What is the PPI?

The PPI is a family of more than 10,000 indexes covering the output of nearly all industries in the goods-producing sector of the U.S. economy and approximately three quarters of the service sector, as well as natural gas and electric utilities, construction, and goods competitive with those made in producing sectors (such as scrap materials). PPIs measure price change from the perspective of the seller. This contrasts with other measures, such as the Consumer Price Index (CPI), that measure price change from the purchaser's perspective. Sellers' and purchasers' prices may differ due to factors such as government subsidies, sales and excise taxes, and distribution costs.

Importance and Uses of PPI Data

  • Contract escalation. It is often desirable to include an escalation clause in purchase and sales contracts that accounts for changes in input prices at some point in the future.
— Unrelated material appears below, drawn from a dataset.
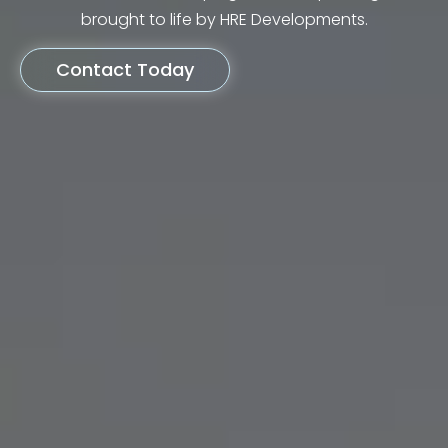
brought to life by HRE Developments.
Contact Today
For example, a long-term contract for bread may be escalated for changes in wheat prices by applying the percent change in the PPI for wheat to the contracted price for bread. (See PPI Escalation Guide for Contracting Parties.)
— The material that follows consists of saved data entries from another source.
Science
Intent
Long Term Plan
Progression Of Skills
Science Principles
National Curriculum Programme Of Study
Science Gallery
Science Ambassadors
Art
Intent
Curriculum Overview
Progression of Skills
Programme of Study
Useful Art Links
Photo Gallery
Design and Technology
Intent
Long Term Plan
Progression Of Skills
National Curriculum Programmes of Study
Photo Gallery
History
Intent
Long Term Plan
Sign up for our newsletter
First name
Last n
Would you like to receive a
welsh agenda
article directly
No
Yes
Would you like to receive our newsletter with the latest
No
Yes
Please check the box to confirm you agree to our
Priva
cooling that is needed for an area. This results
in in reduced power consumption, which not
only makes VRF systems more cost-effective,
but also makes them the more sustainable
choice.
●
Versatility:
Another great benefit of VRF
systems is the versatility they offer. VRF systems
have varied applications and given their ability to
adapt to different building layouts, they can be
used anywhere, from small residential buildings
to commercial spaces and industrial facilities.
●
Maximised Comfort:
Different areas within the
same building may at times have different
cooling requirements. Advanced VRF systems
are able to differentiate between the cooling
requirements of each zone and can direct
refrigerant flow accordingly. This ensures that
  • Indicator of overall price movement at the producer level. PPIs capture price movement from the perspective of the producer or service provider. Therefore, they may foreshadow subsequent price changes for businesses and consumers. The President, Congress, and the Federal Reserve employ these data in formulating fiscal and monetary policies.
  • Deflator of other economic series. PPI´s are used to adjust other time series for price changes and to translate those series into inflation-free dollars. For example, constant-dollar Gross Domestic Product (GDP) data are estimated using deflators based on the PPI.
  • Measure of price movement for particular industries and products. Indexes for products and services are available by industry as well as by similarity of use or material composition. Along with a limited number of other special groupings, PPIs are also available grouped by the amount of processing products have undergone, known as stage-of-processing (SOP) indexes. (See PPI Databases.)
  • Comparison of input and output costs. PPIs are published for items ranging from raw materials to finished products. Users may wish to compare, for example, how the PPI for machinery varies with changes in the PPI for raw metal.
  • Comparison of industry-based price data to other industry-oriented economic time series. Industry-based PPI data can be used in conjunction with other BLS economic time series data (employment, unemployment, average hourly earnings, etc.) to provide a comprehensive overview of the industry. (See Industries at a Glance.)
  • Forecasting. Examples range from individual companies forecasting cost of inventory to government agencies making forecasts about the national economy.
  • LIFO (i.e., last-in, first-out) inventory valuation. The Internal Revenue Service recommends the use of PPI commodity data for LIFO inventory valuation purposes when filing business tax returns (See 26 USC § 1.472-8(e)(3)(iii)(B)(2)).